Cublas runtime error : library not initialized at /data/users/soumith/builder/wheel/pytorch-src/torch/lib/THC/THCGeneral.c:383

net = Net()
net = net.cuda()

input = Variable(torch.randn(1, 1, 32, 32))
input = input.cuda()
output = net(input)

Traceback (most recent call last):
File “/home/shijinzhu/!work_python/python_pytorch/demo001 pytorch_test/test.py”, line 73, in
output = net(input)
File “/usr/local/lib/python2.7/dist-packages/torch/nn/modules/module.py”, line 202, in call
result = self.forward(*input, **kwargs)
File “/home/shijinzhu/!work_python/python_pytorch/demo001 pytorch_test/test.py”, line 52, in forward
x = F.relu(self.fc1(x))
File “/usr/local/lib/python2.7/dist-packages/torch/nn/modules/module.py”, line 202, in call
result = self.forward(*input, **kwargs)
File “/usr/local/lib/python2.7/dist-packages/torch/nn/modules/linear.py”, line 54, in forward
return self._backend.Linear()(input, self.weight, self.bias)
File "/usr/local/lib/python2.7/dist-packages/torch/nn/functions/linear.py", line 10, in forward
output.addmm
(0, 1, input, weight.t())
RuntimeError: cublas runtime error : library not initialized at /data/users/soumith/builder/wheel/pytorch-src/torch/lib/THC/THCGeneral.c:383

Thank you

I am also getting the same error when I run my code in multiple GPUs. But the error is not consistent, sometime I get it, sometime not.

Is there any workaround to get rid of this problem? @smth

1 Like

I am facing the same error. So is this related with machines that have multiple GPUs?

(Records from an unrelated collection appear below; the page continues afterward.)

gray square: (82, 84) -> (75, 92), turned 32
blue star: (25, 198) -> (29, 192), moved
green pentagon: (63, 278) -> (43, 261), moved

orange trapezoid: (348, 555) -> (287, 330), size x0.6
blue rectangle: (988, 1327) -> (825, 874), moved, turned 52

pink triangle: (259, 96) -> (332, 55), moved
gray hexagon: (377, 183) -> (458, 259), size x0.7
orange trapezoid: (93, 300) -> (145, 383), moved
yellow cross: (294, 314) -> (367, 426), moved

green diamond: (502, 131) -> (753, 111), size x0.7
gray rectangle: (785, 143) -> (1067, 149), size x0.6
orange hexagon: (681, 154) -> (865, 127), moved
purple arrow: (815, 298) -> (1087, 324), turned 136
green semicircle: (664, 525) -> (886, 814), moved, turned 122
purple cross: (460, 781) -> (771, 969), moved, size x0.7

I think I’ve found the workaround. When we do .cuda(), we may specify the GPU device we want to load data or model to make sure they are on the same GPU. For example,

net = Net()
net = net.cuda( 0 )

input = Variable(torch.randn(1, 1, 32, 32))
input = input.cuda( 0 )
output = net(input)

I had also faced this issue even on single GPU.
I noticed that cublas samples required sudo permission to Initialize.
Also to avoid root permission, I removed the cache files in ~/.nv directory.
Hope this solution helps.

I’ve faced same problem. But, on my server, this problem is caused by that there is no enough memory on GPU devices the program is using. You may specify another GPU for your program by using torch.cuda.set_device(id_of_idle_device).
Hop this can help you.

2 Likes

I’m also facing the same issue. Although I removed the cache files in .nv directory, same error would be raised when running my code.

@Rohith_AP, @ShawnGuo

“sudo rm -r ~/.nv” works for my 4-GPU machine to remove error below
RuntimeError: cublas runtime error : library not initialized at /py/conda-bld/pytorch_1493681908901/work/torch/lib/THC/THCGeneral.c:394

FYI, it also solves error below
File “/opt/anaconda/lib/python3.6/site-packages/torch/nn/functional.py”, line 40, in conv2d
return f(input, weight, bias)
RuntimeError: CUDNN_STATUS_INTERNAL_ERROR

Thanks!

5 Likes

Hello,
I am having the same issue and the fix above does not work.
I think it is related to this: https://github.com/torch/cutorch/issues/677

When trying with CUDA_VISIBLE_DEVICES=1
not using set_device throw the runtime error,
then trying torch.cuda.set_devices(2) throws an ordinal error, I thought torch was counting from 1.

any help ?

CUDA_VISIBLE_DEVICES is 0-indexed. PyTorch is also 0-indexed.

yes I found out also that we actullay need to use torch.cuda.device(x) with x o-indexed
and not set_device which seems not to work properly.

@Rohith_AP, @ShawnGuo

“sudo rm -f ~/.nv” works for me. It has troubled me for a long time.
Thank a lot!

Steven

I’m finetuning the vgg19_bn on my own dataset, and I faced the same problem too.

With the insructions above, I removed the .nv file by command
sudo rm -rf ~/.nv

However, when I run the gpu-version CNN, the error shows again. And I found the .nv file appeared again. And I changed the batch_size from 64 into 32, the code runed well. The same solution as above @ShawnGuo . Thasnks a lot. By a way, when the memory is not enough for the code, should it raise the error? Can it give a more accurate error infomation? @smth .

Thanks! It worked for me.

tthx, it works for me,
BTW, can you explain why it works in details?

when I use pytorch 0.3, it works. But when I use 0.4 compiled from master, my code throws this error. remove nv doesn’t work.

3 Likes

@tiantong, could I ask how you fixed this problem, it also happens to me when upgrading to pytorch v0.4? thanks

1 Like

whats the source of this problem?

is there not a way to set these indices globally once for everything?

I think:

export CUDA_VISIBLE_DEVICES=$i

is what Im looking for.